Fitzroy Place is an office, residential and retail estate in Fitzrovia, London. With 289 homes, interiors designed by Johnson Naylor, and 220000 sqft of office space, Fitzroy Place houses a series of shops, restaurants, offices and community spaces set around a publicly accessible central square. The square, which was the first new garden square in the W1 area for 100 years, incorporates the Grade II* listed Fitzrovia Chapel.

Developed from the former Middlesex Hospital site in the 2000s, it was originally to be known as Noho Square, presumably a backformation from 'North' i.e. north of Oxford Street, as if Soho (located south of Oxford St) were derived from 'South'. The name, chosen by early investors the Candy brothers, was widely disliked.

Redevelopment was halted by the Great Recession, as an Icelandic bank was the biggest shareholder, but the project was taken on by Aviva Investors and Exemplar Properties, who subsequently sold their stake to AshbyCapital. The NoHo Square name was dropped and the scheme became known as Fitzroy Place.

The offices at 2 Fitzroy Place are let to multiple tenants, with 12866 sqft available on the fourth floor, while 1 Fitzroy Place is fully let to cosmetics firm Estée Lauder. Retail and restaurant tenants include Percy & Founders and Detox Kitchen.

==History==
A Guernsey-based consortium of the Icelandic Kaupthing Bank, the Candy brothers' CPC Group (33%) and Richard Caring (10%) bought the 3 acre Middlesex site from University College London Hospitals NHS Foundation Trust for £175m in June 2006. The demolition was completed in late 2008. When Kaupthing went into administration, the Candys swapped their stake in NoHo Square for Kaupthing's share of another joint development in Beverley Hills.

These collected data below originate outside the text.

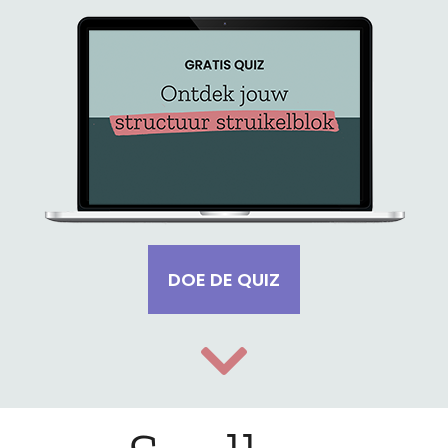
DOE DE QUIZ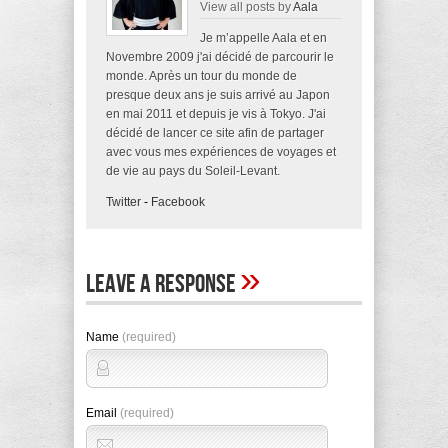
View all posts by
Aala
Je m’appelle Aala et en
Novembre 2009 j'ai décidé de parcourir le
monde. Après un tour du monde de
presque deux ans je suis arrivé au Japon
en mai 2011 et depuis je vis à Tokyo. J'ai
décidé de lancer ce site afin de partager
avec vous mes expériences de voyages et
de vie au pays du Soleil-Levant.
Twitter
-
Facebook
»
Leave A Response
Name
(required)
Email
(required)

The project was being carried out by Ken Shuttleworth's agency 'Make' alongside developers 'Project Abbey', with developers Candy and Candy handling the fit-out.

Kaupthing rejected a bid worth £60m from Ian and Richard Livingstone’s London & Regional Properties. In March 2010 Kaupthing appointed CB Richard Ellis to sell their remaining stake.

Aviva Investors and Exemplar Properties acquired the site in July 2010.

The consortium appointed architects Lifschutz Davidson Sandilands and Sheppard Robson to design a new masterplan with luxury residential and office buildings. The scheme gained planning consent in March 2012, with Fitzroy Place completed in 2015. In 2016, AshbyCapital purchased a 50% stake in the development from Kaupthing.

The residential part is managed by Rendall & Rittner. It consists of three buildings with 289 multi-million pound apartments.